One bit of government policy isn’t helping; the Bahamas have marine parks and no take zones, and the ban on hunting in these areas includes the lion fish. We all noticed a larger population in these areas, which may support the theory that hunting is the primary reason the population is down elsewhere, but if an invasive species has a refuge zone we’ll never solve the problem.
Obviously this is an anecdote, not real data, but I’ll be interested if I start hearing similar reports from other areas.

I certainly saw fewer this year than last as well — but more when I went to areas that aren’t dived much. Which supports the theory that lionfish hunting/eating is having an impact. In other words, all is proceeding as I have foreseen.

IS IT DANGEROUS TO BE too clean? “Clearly, if true, the hygiene hypothesis is the single greatest medical story of our time, undercutting a century of putative progress. Is it true? Probably some of it is. But Mr. Velasquez-Manoff’s ambitious compendium of data and supposition — a great dense fruitcake of a book whose 680 endnotes, the author notes apologetically, refer to only a minority of the 10,000 studies he consulted — spins it all out in the most positive possible way with an energy, eloquence and desire to believe that is both breathtaking and a little scary. . . . Enthusiastic patients, however, enabled by the usual cast of shady entrepreneurs, have predictably skipped the long, dull validation process and are busily infecting themselves with a variety of intestinal worms.”

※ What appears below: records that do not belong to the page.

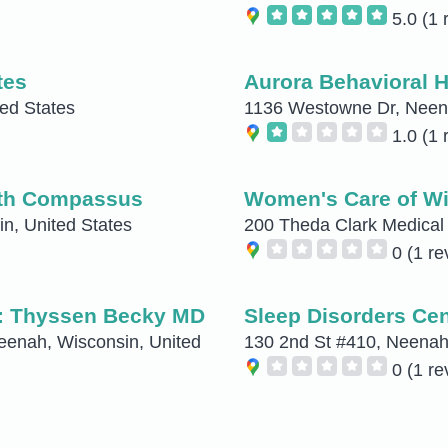
5.0
(1 
tes
Aurora Behavioral H
ted States
1136 Westowne Dr, Neena
1.0
(1 
ith Compassus
Women's Care of Wi
n, United States
200 Theda Clark Medical 
0
(1 re
: Thyssen Becky MD
Sleep Disorders Cen
eenah, Wisconsin, United
130 2nd St #410, Neenah,
0
(1 re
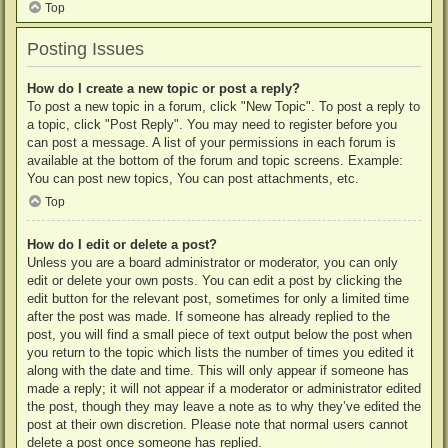
Top
Posting Issues
How do I create a new topic or post a reply?
To post a new topic in a forum, click "New Topic". To post a reply to
a topic, click "Post Reply". You may need to register before you
can post a message. A list of your permissions in each forum is
available at the bottom of the forum and topic screens. Example:
You can post new topics, You can post attachments, etc.
Top
How do I edit or delete a post?
Unless you are a board administrator or moderator, you can only
edit or delete your own posts. You can edit a post by clicking the
edit button for the relevant post, sometimes for only a limited time
after the post was made. If someone has already replied to the
post, you will find a small piece of text output below the post when
you return to the topic which lists the number of times you edited it
along with the date and time. This will only appear if someone has
made a reply; it will not appear if a moderator or administrator edited
the post, though they may leave a note as to why they’ve edited the
post at their own discretion. Please note that normal users cannot
delete a post once someone has replied.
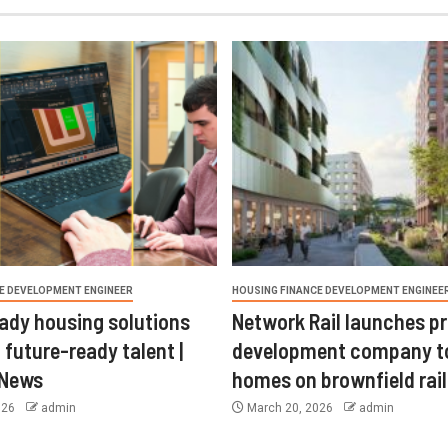
E DEVELOPMENT ENGINEER
HOUSING FINANCE DEVELOPMENT ENGINEE
ady housing solutions
Network Rail launches p
 future-ready talent |
development company t
 News
homes on brownfield rail
026
admin
March 20, 2026
admin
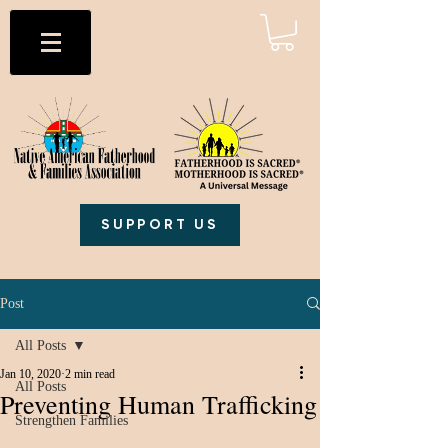
SUPPORT US
Post
All Posts
Jan 10, 2020
2 min read
All Posts
Preventing Human Trafficking
Strengthen Families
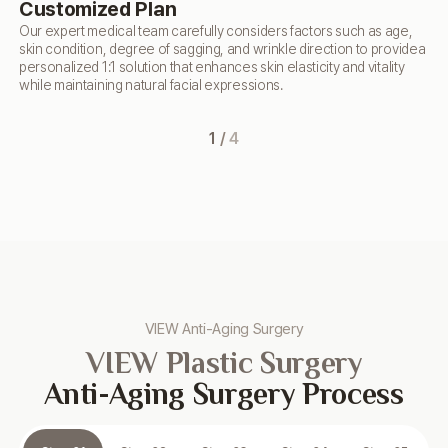
Customized Plan
T
Our expert medical team carefully considers factors such as age,
Usi
skin condition,
degree of sagging, and wrinkle direction to provide
a
im
personalized 1:1 solution that enhances skin
elasticity and vitality
use
while maintaining natural facial expressions.
ela
agi
1
/
4
VIEW Anti-Aging Surgery
VIEW Plastic Surgery
Anti-Aging Surgery Process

SOME GOOD NEWS: Middle-class Mexicans snap up more products ‘Made in USA.’ “Trade between the United States and Mexico is surging, up 17 percent in 2011 to a record $461 billion, as Mexico vies with China to become America’s second-largest trading partner after Canada. China and the United States did $502 billion in trade last year. The growing middle class that is fast becoming Mexico’s majority is buying more U.S. goods than ever, while turning Mexico into a more democratic, dynamic and prosperous American ally. . . . While news about headless torsos, drug barons and illegal immigration dominates the headlines, and much of the Obama administration agenda south of the border has focused on law enforcement, economists say another story is one of roaring trade.”